═════ Records provided

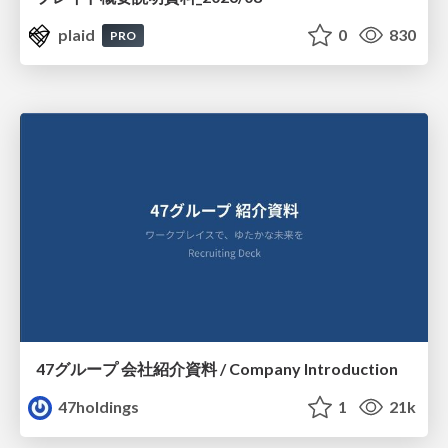
plaid
0
830
PRO
47グループ 会社紹介資料 / Company Introduction
47holdings
1
21k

══════════

» Your instructions
Although the records include pictures, output only their text, exactly and completely.

» Reply to the exercise
plaid
0
830
PRO
47グループ 会社紹介資料 / Company Introduction
47holdings
1
21k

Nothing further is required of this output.